# Poll: the best body kit for a Chevy Cruze



## Couch (Oct 11, 2013)

GT kit looks best IMO


----------



## hificruzer226 (Mar 27, 2013)

carid said:


> Built to OEM specifications for fitment and quality



Ha clearly car Id has never installed one


----------



## Mötley Crüze (Jun 2, 2015)

I'm actually looking at getting the Concept X front bumper and side skirts with the racing GT rear and a flowmaster exhaust.


----------



## carid (Jul 20, 2011)

hificruzer226 said:


> Ha clearly car Id has never installed one


The kits made of fiberglass require a good amount of prep work, that's true. But the lip #4 is made of polyurethane that holds the shape a little better, so the installation is less complicated. 




Mötley Crüze said:


> I'm actually looking at getting the Concept X front bumper and side skirts with the racing GT rear and a flowmaster exhaust.


I must say that rear fascia is the best on the Concept X. If you decide to get all together - our guys will be able to get some good deal for you! If you want, just give me your email and shipping zip code (In the comments below or in PM) and I will provide you with a discounted quote!


----------



## hificruzer226 (Mar 27, 2013)

carid said:


> The kits made of fiberglass require a good amount of prep work, that's true. But the lip #4 is made of polyurethane that holds the shape a little better, so the installation is less complicated.


 Wow an honest answer!
When you get a mold of a mold of a mold x3800 they are way off.


----------



## bostonboy (Apr 8, 2015)

what I would like to see is a rubbery bottom thingy for the front bottom lip for the RS cruze. Kind of what you see in nascar type vehicles. something that will bend/fold when getting into a hump of a gas station & go back into the original shape. I do see this crap stuff that is held on by 2 sided tape that would last 4-5 streets but that's it. 
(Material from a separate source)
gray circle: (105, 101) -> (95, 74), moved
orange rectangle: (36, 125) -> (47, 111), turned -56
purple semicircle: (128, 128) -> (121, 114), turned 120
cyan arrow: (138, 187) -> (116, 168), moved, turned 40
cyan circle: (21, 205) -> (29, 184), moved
Yes hard to understand what i'm trying to saying ^^^


----------



## hificruzer226 (Mar 27, 2013)

I know exactly what you are talking about


----------



## hificruzer226 (Mar 27, 2013)

?


----------



## bostonboy (Apr 8, 2015)

hificruzer226 said:


> ?


is that a RS front bumper? If yes what is that thingy under it & where did you get it? & is it soft not hard? 
Thanks & it looks good to


----------



## hificruzer226 (Mar 27, 2013)

Eco


----------



## bostonboy (Apr 8, 2015)

so is that a factory part?


----------